Kristiansand, 1943

Intentó combatir el mareo durante toda la travesía hasta Noruega. A los demás no parecía afectarles. Estaban acostumbrados. Se habían criado en el mar. Tenían patas de pez, como solía decir su padre. Sabían parar todos los movimientos del oleaje y se movían con firmeza por la cubierta. Parecían siempre ajenos al mareo que se extendía desde el estómago hasta la garganta. Axel se apoyó en la regala. Él sólo pensaba en sacar la cabeza por la borda y vomitar. Pero se negaba a exponerse a tal humillación. Sabía que las pullas no serían malintencionadas, pero era demasiado orgulloso para soportar las burlas de los pescadores. No tardarían en llegar. Y en cuanto pudiese saltar a tierra firme, el mareo desaparecería como por arte de magia. Lo sabía por experiencia. Había hecho el mismo viaje muchas veces.

–Tierra a la vista –gritó Elof, el patrón del barco–. Llegaremos a puerto dentro de diez minutos. –Elof se quedó mirando a Axel, que se le acercaba en dirección al timón. Tenía la piel curtida y tostada por el sol, arrugada como un cuero expuesto desde la infancia a vientos y temporales.

–¿Tienes lo tuyo controlado? –preguntó en voz baja y mirando a su alrededor. En el puerto de Kristiansand vieron las hileras de barcos alemanes, que les recordaban cuál era la realidad. Alemania había invadido Noruega. Suecia se había librado, por ahora, pero nadie sabía cuánto duraría la suerte. Hasta entonces, observaban con atención al vecino del oeste y el avance de los alemanes en el resto de Europa, cómo no.

–Vosotros ocupaos de lo vuestro, que yo me ocuparé de lo mío –replicó Axel. Sonó más desabrido de lo que pretendía, pero siempre sentía cierto remordimiento por involucrar a la tripulación en un riesgo que habría preferido correr él solo. En cualquier caso, él no obligaba a nadie, se decía. Elof le dijo que sí de inmediato cuando le preguntó si podía ir con ellos en su barco de vez en cuando y llevarse… mercancía. Jamás tuvo que explicar qué era lo que transportaba y Elof y el resto de la tripulación del Elfrida nunca hicieron indagaciones.

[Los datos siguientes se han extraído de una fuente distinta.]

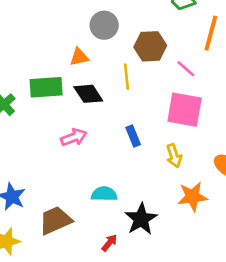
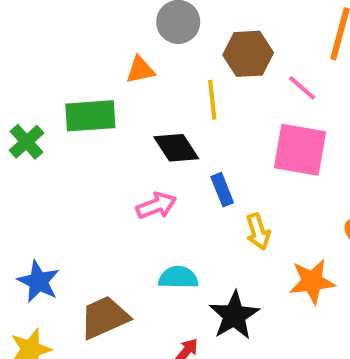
black diamond: (88, 94) -> (176, 148), moved
pink arrow: (74, 137) -> (156, 206), moved
yellow arrow: (174, 156) -> (258, 232), moved

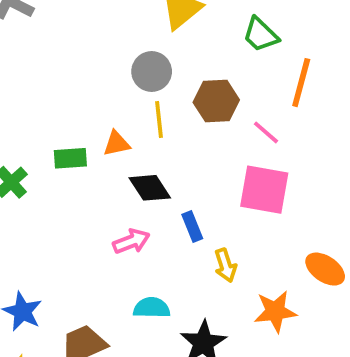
orange triangle: (140, 70) -> (117, 144), moved
yellow line: (212, 100) -> (159, 120), moved
green rectangle: (90, 116) -> (70, 158), size x0.7

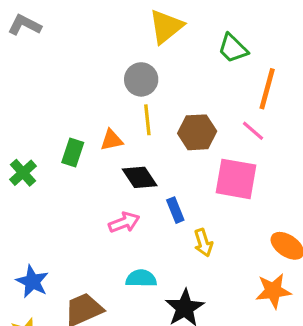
brown hexagon: (216, 101) -> (197, 132), moved
pink line: (266, 132) -> (253, 131), moved
green rectangle: (70, 158) -> (73, 153), turned -68
orange star: (275, 311) -> (273, 291), moved

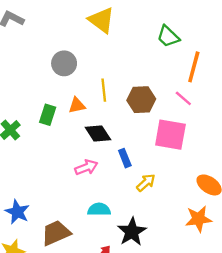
yellow triangle: (166, 27) -> (101, 20), moved, turned -44
gray circle: (141, 79) -> (64, 63), moved
yellow arrow: (203, 243) -> (146, 183), turned -114

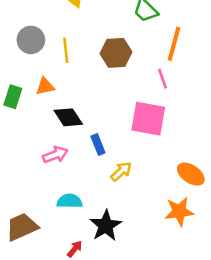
yellow line: (104, 90) -> (66, 50), moved
pink line: (183, 98) -> (162, 79), turned 30
brown hexagon: (141, 100) -> (116, 53), moved

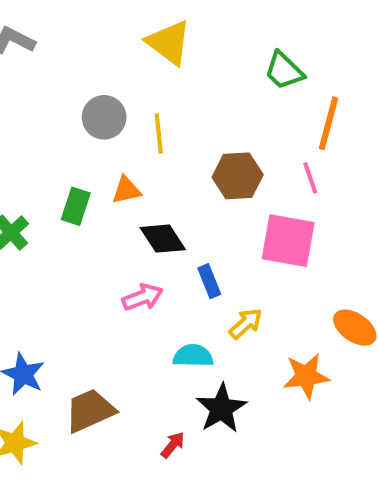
brown hexagon: (116, 53) -> (238, 176), moved
cyan semicircle: (70, 201) -> (193, 356), moved
orange star: (179, 211) -> (306, 376), moved

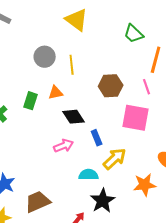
yellow arrow: (246, 324) -> (115, 159), size x1.4

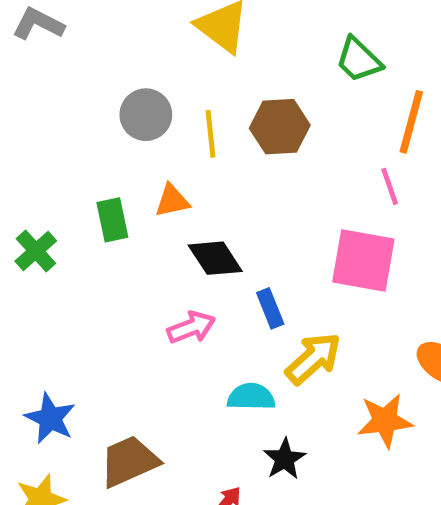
brown hexagon: (111, 86) -> (280, 127), moved
green rectangle: (31, 101) -> (112, 220), turned -30
black star: (103, 201) -> (285, 459), size x0.7

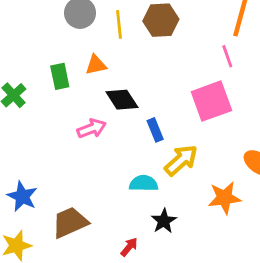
pink square: (363, 261) -> (211, 101), turned -30
pink arrow: (191, 327) -> (92, 128), moved

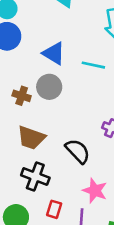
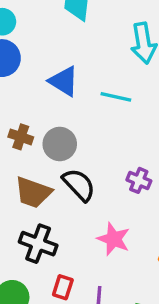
gray circle: (49, 87) -> (60, 144), moved
black semicircle: (78, 151) -> (79, 185), moved
pink star: (95, 191) -> (114, 239), moved

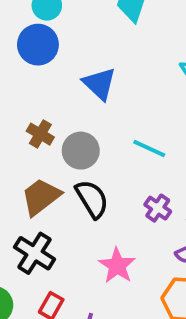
cyan line: (116, 97) -> (149, 148), moved
brown trapezoid: (33, 192) -> (41, 197), turned 111

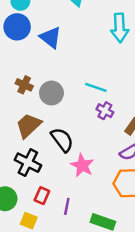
blue triangle: (99, 84) -> (51, 37), moved
black semicircle: (92, 199) -> (62, 140), moved
purple cross: (158, 208) -> (105, 111), moved

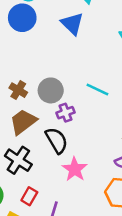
blue triangle: (51, 37) -> (72, 24), moved
brown cross: (24, 85) -> (18, 90), moved
purple cross: (105, 111) -> (66, 113), moved, turned 35

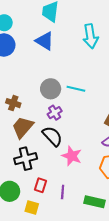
gray circle: (51, 90) -> (51, 89), moved
black cross: (18, 160) -> (26, 159), turned -35

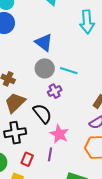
blue triangle: (45, 41) -> (44, 42), moved
purple cross: (55, 113) -> (55, 91), moved
purple line: (63, 192) -> (50, 154), moved

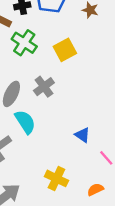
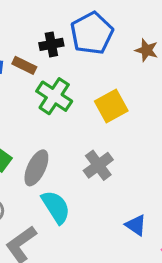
gray cross: (44, 87) -> (98, 165), moved

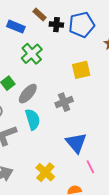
brown rectangle: (24, 65) -> (40, 14), moved
green cross: (54, 96) -> (32, 54), moved
blue triangle: (136, 225) -> (76, 143), size x1.6

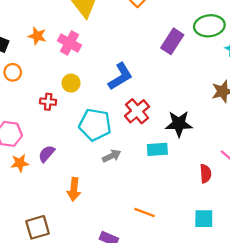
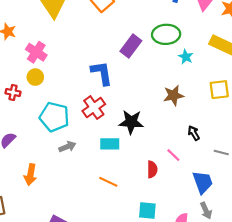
pink cross: (69, 43) -> (36, 52), moved
blue L-shape: (120, 76) -> (102, 73), moved, turned -72
orange line: (144, 213) -> (108, 182), moved

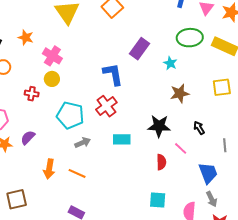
green ellipse: (166, 34) -> (190, 38), moved
cyan star: (186, 57) -> (170, 63), moved
black star: (131, 122) -> (159, 126), moved
gray line: (221, 153) -> (225, 145), turned 72
orange line: (108, 182) -> (77, 173), moved

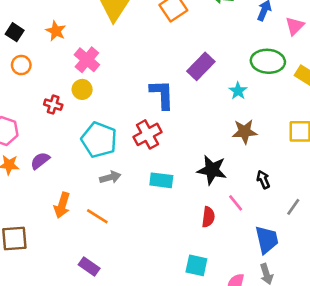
gray line: (225, 145) -> (293, 207), turned 32

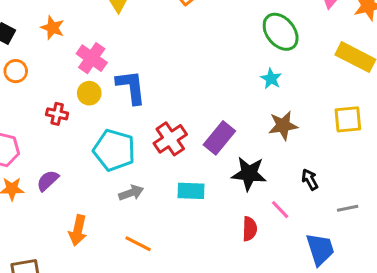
green ellipse: (268, 61) -> (281, 32), moved, turned 52
purple rectangle: (201, 66) -> (219, 138), moved
blue L-shape: (162, 94) -> (131, 87), moved
gray line: (293, 207) -> (348, 208), turned 48
orange line: (97, 216) -> (138, 244), moved

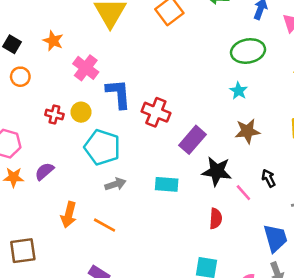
green ellipse: (281, 32) -> (248, 51), turned -64
yellow circle: (89, 93) -> (81, 112), moved
red cross: (170, 139) -> (156, 112), moved, turned -36
pink line: (280, 210) -> (243, 193), moved
orange line: (138, 244) -> (104, 225), moved

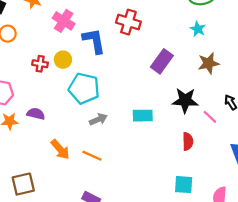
red cross: (156, 112) -> (128, 22), moved
purple rectangle: (192, 140) -> (162, 61), moved
purple semicircle: (44, 171) -> (36, 114), turned 60
orange arrow: (69, 215) -> (60, 149), turned -50

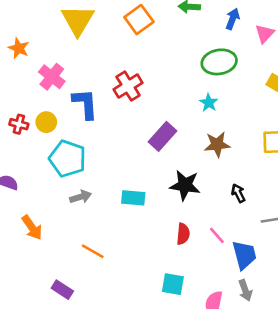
red cross: (128, 22) -> (128, 86), turned 35
pink line: (210, 117) -> (217, 235), moved
orange line: (92, 156) -> (93, 251), moved

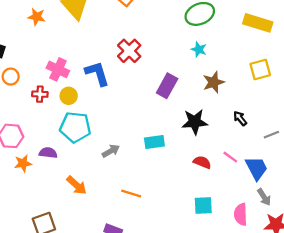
orange star: (19, 48) -> (37, 17), moved
pink cross: (52, 77) -> (58, 69), moved
red cross: (19, 124) -> (40, 94), moved
cyan pentagon: (68, 159) -> (75, 127), moved
red semicircle: (183, 234) -> (202, 162), turned -60

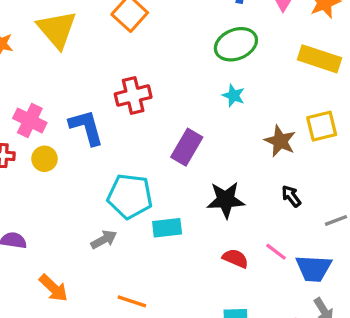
red cross: (129, 51) -> (133, 96), turned 30
brown star: (214, 82) -> (280, 141), moved, turned -30
cyan pentagon: (75, 127) -> (130, 196), moved
blue trapezoid: (257, 168) -> (314, 268), turned 120

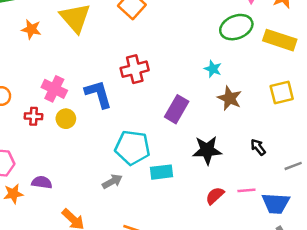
green ellipse: (236, 44) -> (236, 27), moved
brown star: (280, 141) -> (230, 98), moved
pink line: (276, 252) -> (246, 190), turned -42
red semicircle: (235, 258) -> (215, 196), turned -66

Atracaron en el muelle y sacaron la documentación que sabían iban a pedirles.

Los alemanes no dejaban nada al azar y siempre los sometían a un control riguroso de documentación antes de permitirles desatar la carga siquiera. Una vez resueltas las formalidades, empezaron a descargar las piezas de maquinaria que constituían el objeto oficial de su transporte. Los noruegos recogían el género mientras los alemanes observaban ceñudos el proceso, con los rifles prestos por si fuera necesario. Axel aguardaba su momento, que llegaría al atardecer. Para poder descargar su mercancía necesitaba oscuridad. Las más de las veces llevaba alimentos. Alimentos e información. Como en este caso.

Después de cenar en medio de un denso silencio, Axel se sentó a esperar lleno de desasosiego a que llegara la hora que habían acordado. Unos toquecitos discretos en la ventana lo sobresaltaron, igual que a los demás. Axel se inclinó rápidamente, levantó una parte del suelo y empezó a sacar cajas de madera. Manos silenciosas y atentas las iban recogiendo y poniéndolas en el muelle. Todo sucedía mientras resonaba la estridente charla de los alemanes que se oía desde el barracón situado a unos metros. A aquellas horas de la tarde ya habían sacado las bebidas fuertes, lo cual simplificaba su peligrosa misión. Los alemanes borrachos eran mucho más fáciles de engañar que los sobrios.

Tras un quedo «gracias» pronunciado en noruego, la carga había desaparecido del barco y se había esfumado en la oscuridad. Una vez más, la entrega se produjo sin complicaciones. Con una embriagadora sensación de alivio, Axel bajó de nuevo al castillo de proa. Tres pares de ojos lo recibieron, pero nadie pronunció una palabra. Elof asintió sin más, se dio media vuelta y empezó a cargar la pipa. Axel sentía una gratitud enorme hacia aquellos hombres que, sencillamente, lo superaban por completo. Afrontaban las tormentas y a los alemanes con el mismo semblante apacible. Tenían asumido desde hacía mucho tiempo que los caprichos de la vida y del destino no eran algo sobre lo que uno pudiera influir. Uno hacía lo que podía, intentaba vivir en la medida de lo posible. El resto era cosa de la Divina Providencia.

Axel se fue a dormir agotado. Concilió el sueño en el acto, mecido por el leve balanceo del barco y por el chasquido del agua contra el casco. En el barracón del muelle, las voces de los alemanes subían y bajaban. Al cabo de un rato empezaron a cantar. Pero para entonces Axel ya dormía profundamente.